Note that PRE stands for prefix. For now, you can think of prefixes as folders in S3.

Note

At any time, you can use EXPLAIN on your queries to make sure the partitions are being utilized. If your query patterns change over time, you may want to revisit updating the existing partitions - or even adding new partitions to match your business needs.

So which data format should you choose? The query-optimized Parquet columnar file format is definitely preferred when running analytics queries as it improves your query performance. On the other hand, many applications write out data in simple comma-separated (CSV) or tab-separated (TSV) files, i.e. application log files. So let’s actually assume we don’t have the Parquet files ready-to-use as this allows us to show you how you can easily get there from CSV or TSV files.

In a first step, let’s copy the TSV data from Amazon’s public S3 bucket into a privately hosted S3 bucket, to simulate that process, as shown in figure 3-5.

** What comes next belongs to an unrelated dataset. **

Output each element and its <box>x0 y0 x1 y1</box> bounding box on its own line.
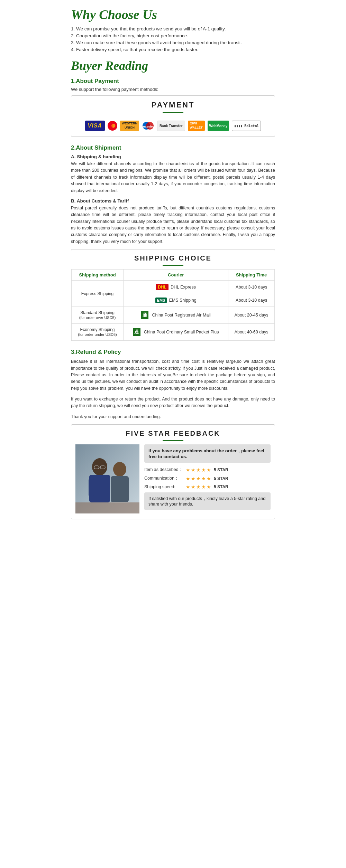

Figure 1-5. Copy our dataset from the public S3 bucket to a privately hosted S3 bucket.

You can use the AWS CLI tool again to perform the following steps.

  1. Create a new private S3 bucket:

aws s3 mb s3://data-science-on-aws
  1. Copy the content of the public S3 bucket to our newly created private S3 bucket like follows (only include the files starting with amazon_reviews_us_, i.e. skipping any index, multilingual and sample data files in that directory).

aws s3 cp --recursive s3://amazon-reviews-pds/tsv/ s3://data-science-on-aws/amazon-reviews-pds/tsv/ --exclude "*" --include "amazon_reviews_us_*"

We are now ready to use Amazon Athena to register and query the data, and transform the TSV files into Parquet.

Query the S3 Data Lake with Amazon Athena

Amazon Athena is an interactive query service that makes it easy to analyze data in Amazon S3 using standard SQL. Athena is serverless, so you don’t need to manage any infrastructure, and you only pay for the queries you run.

With Athena, you can query data wherever it is stored (S3 in our case) without needing to move the data to a relational database. Athena separates compute from storage -- lowering the overall Time-To-Insight (TTI) from when the data lands in S3 from your application to when the user seeks an insight for your business. When you register an Athena table with your S3 data, Athena stores the Table-to-S3 mapping in a data catalog. Athena is using the AWS Glue Data Catalog service for that purpose. You can think of the Glue Data Catalog as a persistent metadata store in your AWS account which other AWS services such as Athena and Redshift Spectrum can use to locate and query data.

See the AWS Glue Data Catalog in Figure 3-6.

Figure 1-6. AWS Glue Data Catalog.

Athena queries run in parallel over a dynamic, serverless cluster which makes Athena extremely fast -- even on large datasets. Athena will automatically scale the cluster depending on the query and dataset -- freeing the user from worrying about these details.

In addition Athena supports the Parquet columnar file format with 10’s of millions of partitions (ie. by product_category, year, or marketplace) to improve the performance of your queries. For example, if you plan to run frequent queries that group the results by product_category, then you should create a partition in Athena for product_category. Upon creation, Athena will update the Glue Catalog accordingly so that future queries will inherit the performance benefits of this new partition.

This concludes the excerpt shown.